Imperial IC3RE mines cryptocurrency technology for wider benefits

Researchers at Imperial College are investigating applying the technology behind cryptocurrency, such as Bitcoin, for wider benefits.

The new Imperial College Centre for Cryptocurrency Research and Engineering (IC3RE) will explore how the technology can have applications beyond digital currency.

Imperial IC3REIt has received seed funding from Imperial’s Faculty of Engineering and Department of Computing, and there is also a research grant from the Engineering and Physical Sciences Research Council.

Applying this technology to other transactions such as keeping track of property ownership “could revolutionise how governments and businesses operate and how citizens carry out their lives” it says.

Professor William Knottenbelt, Director of the Cryptocurrency Centre, said:

“We are on the brink of the next digital revolution. The College is in a unique position to harness the potential of the technology that currently powers cryptocurrencies.”

“Just as the industrial revolution and the internet spawned innovation, so too will this technology, opening the doors for new business models to be developed and helping existing companies improve the way they do business and the way communities live their lives.”

Possible benefits? A couple of examples are cited by Imperial. In the finance industry, says the university, reconciliation exercises between banks – comparing records of transactions to determine discrepancies – could happen more rapidly and securely using a distributed ledger.

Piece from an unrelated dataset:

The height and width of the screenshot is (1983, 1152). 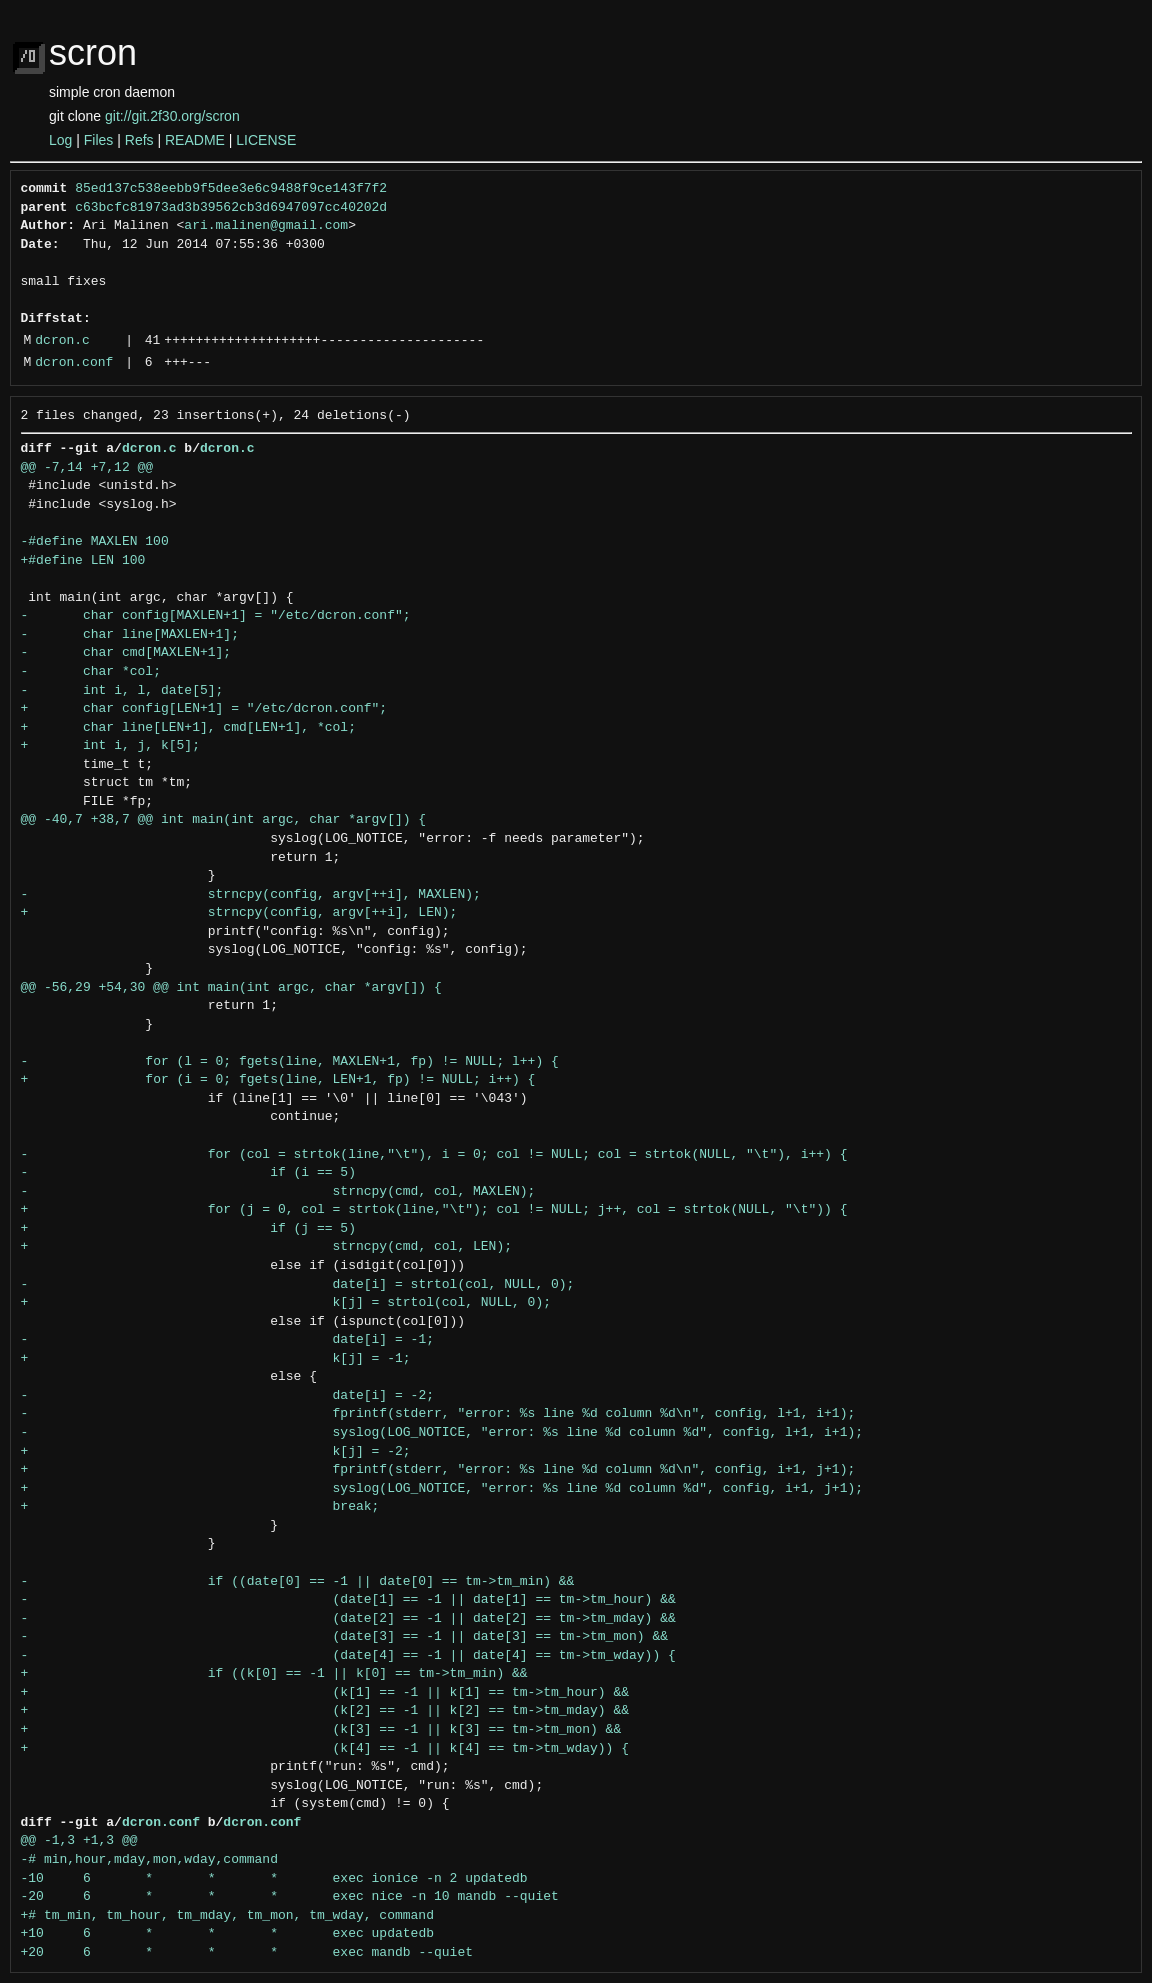 What do you see at coordinates (216, 616) in the screenshot?
I see `- char config[MAXLEN+1] = "/etc/dcron.conf";` at bounding box center [216, 616].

Distributed ledgers could also enable traders in precious commodities to authenticate the origin of precious stones such as diamonds, it says.

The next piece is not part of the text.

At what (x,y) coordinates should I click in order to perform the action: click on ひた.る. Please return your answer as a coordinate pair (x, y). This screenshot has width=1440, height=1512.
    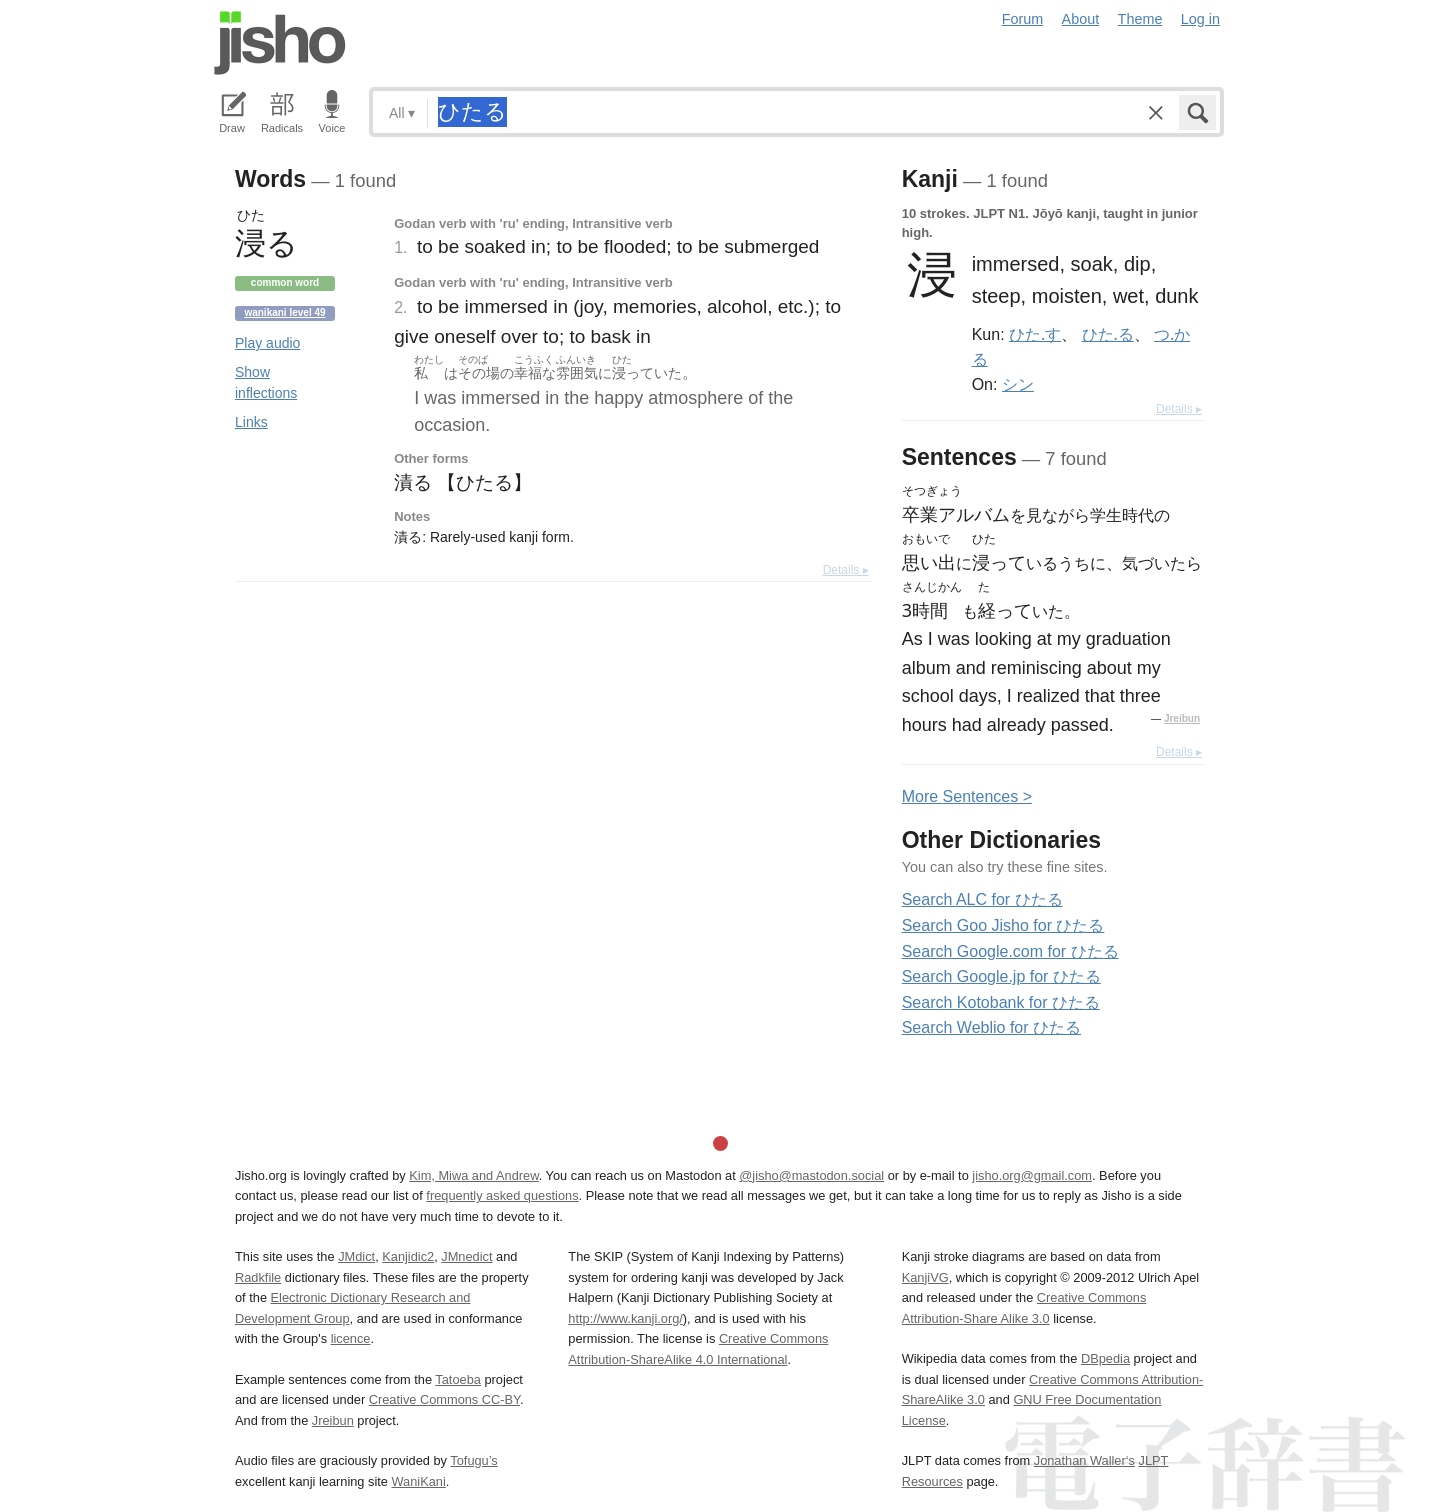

A multi-disciplinary team at the Centre will carry out the underpinning technology, design and social research with governments and industrym, with the aim to enable its smooth transition into the wider economy.

Dr Catherine Mulligan, Assistant Director of the Centre, comments:

“Cryptocurrencies have shown us that we do not need a third party – a middleman – to successfully process transactions between users. It can all be done digitally by a distributed computer network secured by cryptography, which makes transactions much more resistant to fraud.”

“Many financial institutions are focusing on how they could use distributed ledgers to improve banking, but we feel the potential applications are much broader and far-reaching. It could spawn completely new modes of doing business. The opportunities are limitless and work at the Centre aims to make the adoption of distributed ledger technology by society as smooth as possible.”